Security as a Subset of Risk Management

What does Risk Management mean to you?  If you have read my blog you know that I focus on topics like Security or Compliance.  You may have noticed, as well, that my title is Chief Risk Officer and you may have wondered how this fits together.  Compliance cannot exist without the appropriate controls (security) in place.  Moreover, Risk Management can be said to be the art of balancing the value of the cost of a control versus the value of the benefit derived from the control.

I have spent most of my career dealing with security controls and compliance.  After a while, it occurred to me that in order to convince someone, usually an executive, of the need for spending money on a control, I had to convince that executive of the value derived from implementing that control.  The value of the cost for a control can have multiple factors.  The most obvious being the cost to initially acquire the control, whether that is software, processes, personnel or any other number of costs.  One sometimes ignored component of the cost of a control is the cumulative cost effect.  Just about every control has costs associated with acquisition, administration, maintenance, and regression testing to name a few.  Every time you add an additional control, the costs for administration, maintenance, testing and complexity are at a value greater than if the control were stand alone.  This is because some controls conflict with others or make administration more complex.
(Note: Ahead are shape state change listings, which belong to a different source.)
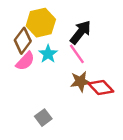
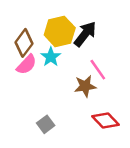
yellow hexagon: (41, 23) -> (60, 31), moved
pink line: (77, 54) -> (98, 70), moved
red diamond: (101, 87) -> (105, 121), moved

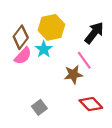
black arrow: (85, 34) -> (94, 33), moved

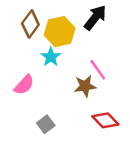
black arrow: (94, 33) -> (95, 18), moved
brown diamond: (21, 37) -> (30, 24), moved
pink semicircle: (23, 56) -> (24, 85), moved

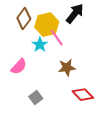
pink line: (98, 70) -> (57, 38), moved

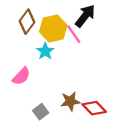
pink line: (57, 38) -> (74, 34), moved
brown star: (67, 68) -> (70, 101), moved

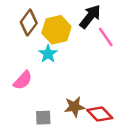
pink line: (74, 34) -> (106, 37), moved
gray square: (41, 112) -> (43, 118), turned 35

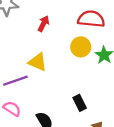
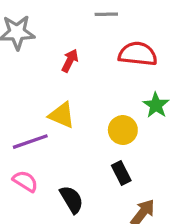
yellow circle: (81, 47) -> (123, 130), moved

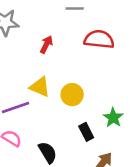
green star: (156, 105) -> (113, 118), moved
yellow circle: (123, 130) -> (72, 95), moved

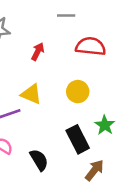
yellow circle: (72, 95) -> (78, 92), moved
black rectangle: (86, 132) -> (78, 139), size x1.5

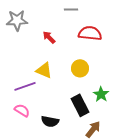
red arrow: (38, 52) -> (49, 37), turned -72
black semicircle: (39, 160) -> (50, 121), turned 132

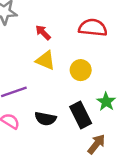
yellow triangle: (44, 70) -> (45, 60), moved
black semicircle: (50, 121) -> (45, 119), moved

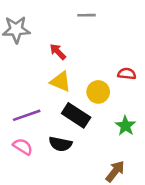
red semicircle: (93, 28) -> (127, 74), moved, size x0.6
black rectangle: (81, 115) -> (76, 115), moved, turned -30

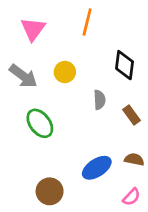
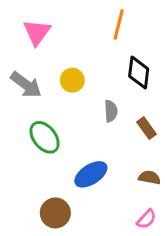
orange line: (87, 22) -> (119, 25), moved
blue ellipse: (97, 168) -> (91, 174), moved

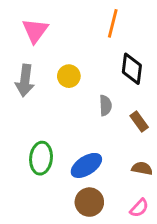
gray arrow: (26, 85) -> (25, 81), turned 60
green ellipse: (45, 137) -> (41, 158), moved, turned 44
brown circle: (55, 213) -> (89, 202), moved

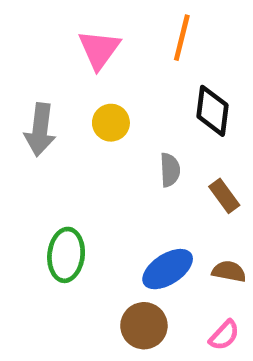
pink triangle: (35, 31) -> (99, 49), moved
blue ellipse: (86, 165) -> (168, 269), moved

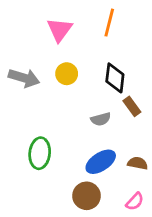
black diamond: (212, 111) -> (115, 78), moved
gray arrow: (40, 130) -> (24, 78), turned -80
gray semicircle: (170, 170) -> (101, 119), moved, turned 78
brown rectangle: (224, 196) -> (132, 106), moved

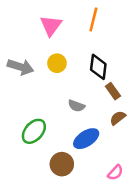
gray semicircle: (101, 119) -> (76, 106), moved, turned 35
green ellipse: (40, 153) -> (34, 131), turned 35
brown semicircle: (138, 163) -> (118, 118), moved, turned -49
brown circle: (87, 196) -> (62, 164), moved

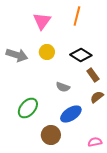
black diamond: (98, 67) -> (81, 55), turned -65
pink semicircle: (115, 173) -> (95, 142), turned -144

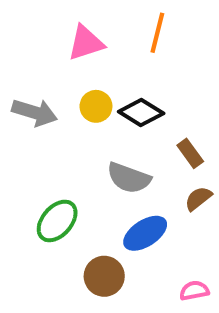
pink triangle: (42, 21) -> (86, 43), turned 36
black diamond: (81, 55) -> (141, 112), moved
gray semicircle: (63, 87) -> (129, 178), size x1.5

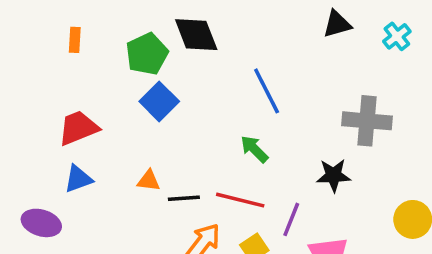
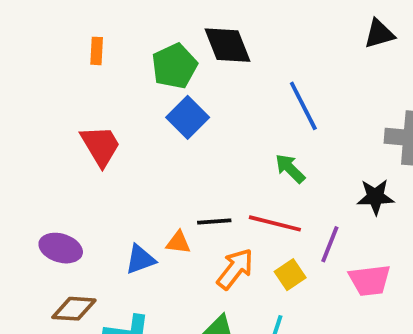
red trapezoid: (78, 128) -> (100, 146), turned 81
blue triangle: (78, 179) -> (140, 259), moved
orange triangle: (149, 181) -> (178, 242), moved

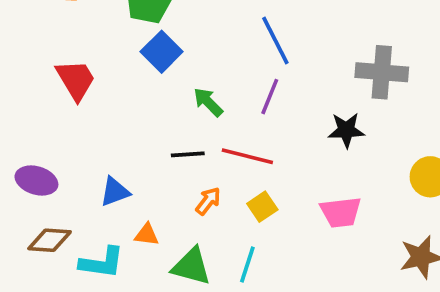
green arrow: (290, 168) -> (208, 102), moved
orange triangle: (178, 242) -> (147, 235), moved
purple line: (330, 244) -> (270, 97), moved
orange arrow: (235, 269) -> (208, 201), size x0.7

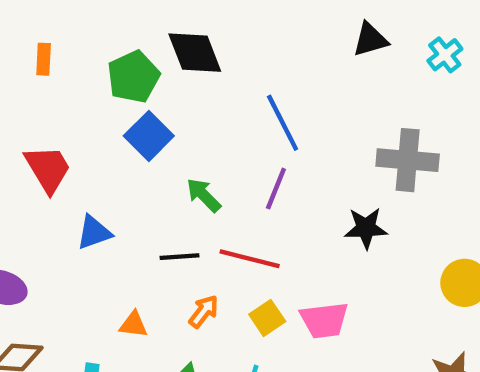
blue triangle: (115, 192) -> (94, 232), moved
pink trapezoid: (341, 212) -> (324, 320), moved
orange triangle: (147, 235) -> (133, 325), moved

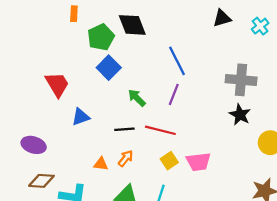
orange rectangle: (44, 59) -> (74, 14), moved
black star: (366, 228) -> (240, 115), moved, turned 30
orange arrow: (204, 311) -> (126, 158), moved

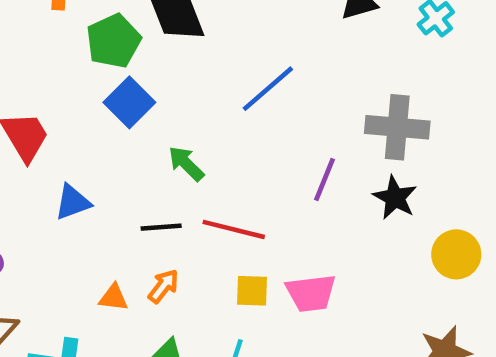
blue line: (177, 61) -> (268, 89), turned 76
purple line: (174, 94) -> (325, 179), moved
yellow square: (169, 161) -> (252, 291), turned 36

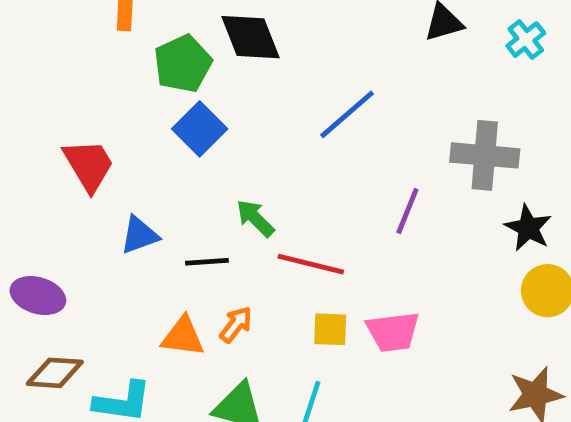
green arrow: (186, 164) -> (255, 218), moved
black star: (395, 198) -> (528, 228), moved
black line: (161, 227) -> (207, 262), moved
orange triangle: (113, 298) -> (183, 337), size x1.4

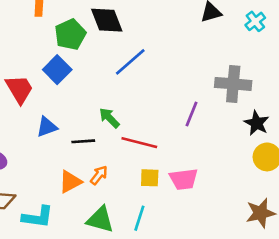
blue line: (347, 114) -> (130, 62), moved
blue square: (200, 129) -> (57, 70), moved
orange triangle: (183, 337) -> (70, 182), turned -35

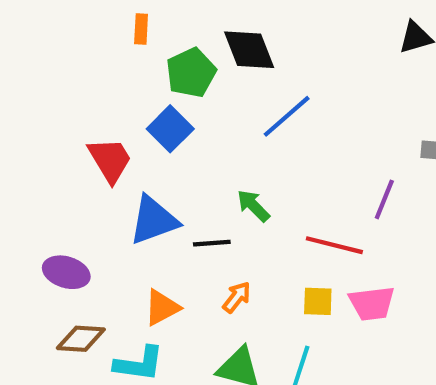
blue triangle: (47, 127) -> (154, 220), size x1.5
red line: (139, 143) -> (334, 245), moved
orange triangle: (70, 182) -> (162, 308), moved

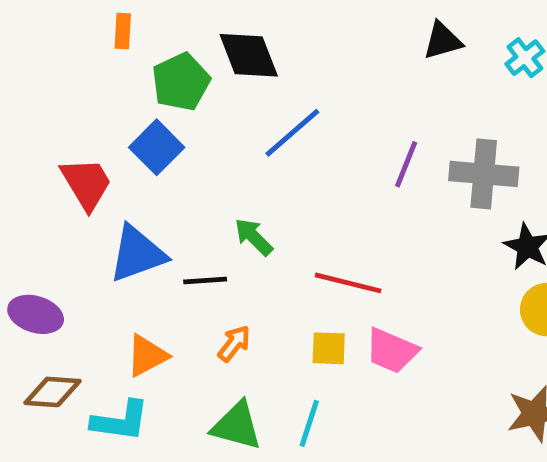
purple line: (384, 199) -> (406, 164), moved
pink trapezoid: (372, 303) -> (392, 351), turned 30

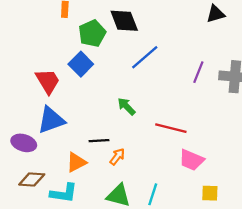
blue triangle: (137, 254) -> (51, 120), moved
black line: (205, 280) -> (99, 141), moved
yellow square: (329, 348) -> (210, 193), moved

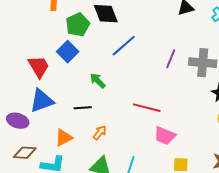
green arrow: (126, 106) -> (98, 81), moved
black line: (99, 141) -> (83, 108), moved

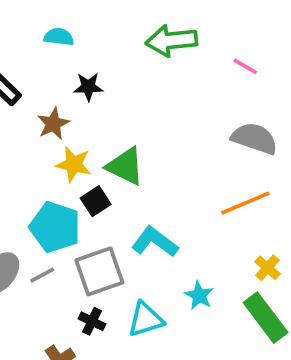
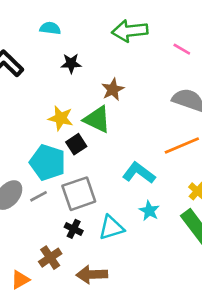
brown star: (53, 124) -> (113, 89), moved
cyan L-shape: (155, 242) -> (139, 173), moved

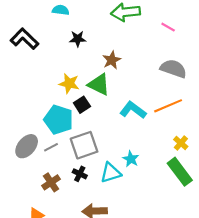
cyan L-shape: (139, 173) -> (133, 110), moved
cyan star: (149, 211) -> (131, 159), moved
brown cross: (50, 258) -> (51, 182), moved

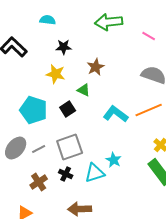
yellow star: (69, 83) -> (56, 74), moved
green triangle: (99, 85) -> (84, 90), size x0.6
cyan pentagon: (58, 120) -> (34, 110), moved

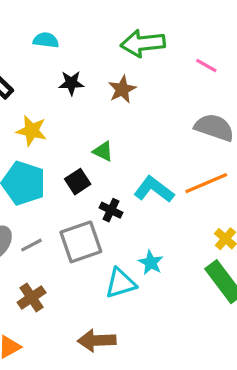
brown star: (96, 67) -> (122, 89), moved
yellow star: (56, 74) -> (32, 131), moved
black cross: (66, 174) -> (111, 210), moved

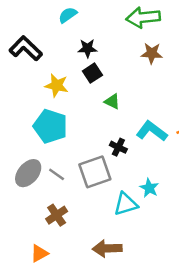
cyan semicircle: (46, 40) -> (68, 15), turned -42
brown star: (122, 89) -> (152, 53), moved, turned 30
black square: (78, 182) -> (92, 73), moved
gray line: (32, 245) -> (57, 174), turned 63

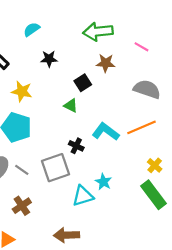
black square: (92, 73) -> (83, 83), moved

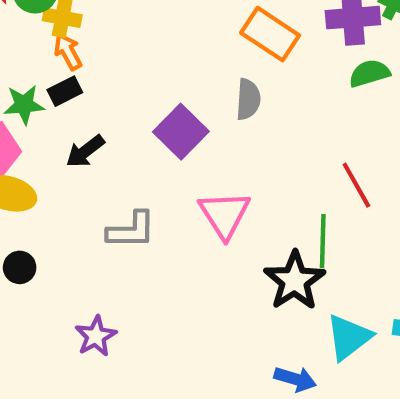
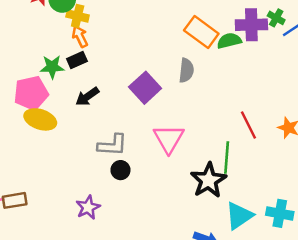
green semicircle: (369, 73) -> (229, 41), moved
black circle: (20, 267) -> (120, 170), moved

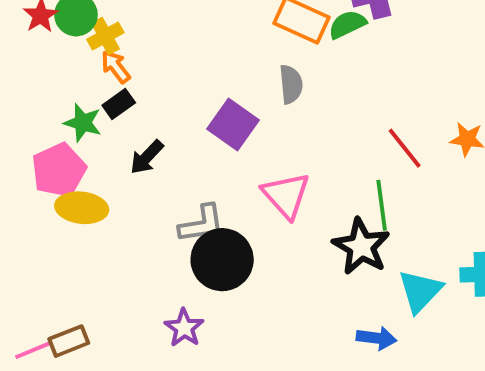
yellow cross: (78, 16) -> (105, 36), turned -30
green star: (52, 67) -> (83, 123), turned 30
black circle: (120, 170) -> (222, 260), size x2.0

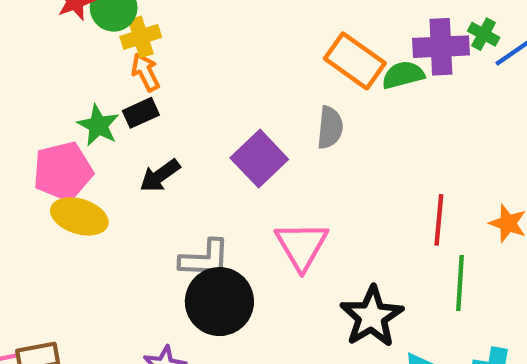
red line: (405, 148) -> (439, 220), turned 33
green line: (382, 205) -> (460, 283), moved

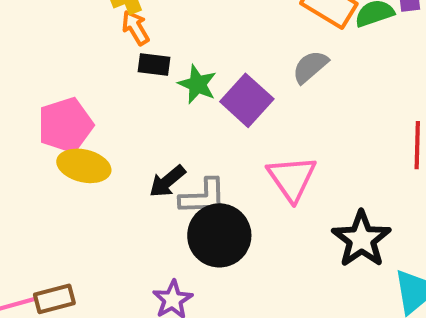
black rectangle: (141, 113) -> (154, 65), moved, turned 36
green star: (98, 125) -> (197, 84), moved
gray semicircle: (330, 127) -> (310, 67), turned -132
black arrow: (160, 176) -> (167, 181), moved

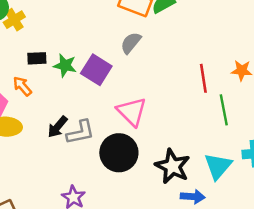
orange arrow: (135, 28) -> (22, 86), moved
black circle: (219, 235) -> (119, 153), moved
black star: (361, 239) -> (172, 166), moved

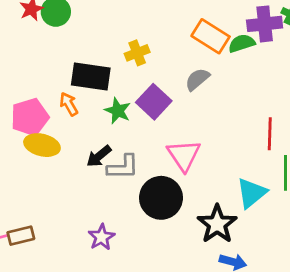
yellow cross: (14, 20) -> (137, 53), moved
black rectangle: (37, 58) -> (91, 76), size x1.8
green star: (65, 65) -> (118, 111), moved
cyan triangle: (218, 166) -> (252, 193), moved

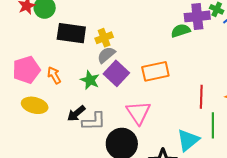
orange rectangle: (211, 36) -> (155, 71), moved, turned -44
black rectangle: (91, 76) -> (71, 33), moved
gray semicircle: (197, 79) -> (106, 55), moved
pink pentagon: (30, 117) -> (26, 70), moved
Many executives see security professionals demonstrate this concept repeatedly.  The rational used for justifying these costs are Fear, Uncertainty and Doubt (FUD).  Claims of utter destruction and the end of the world (with all due respect to those that thought the Mayans were doing just that) are often used to generate FUD.  These security professionals are often frustrated that executives do not support their programs or believe their claims.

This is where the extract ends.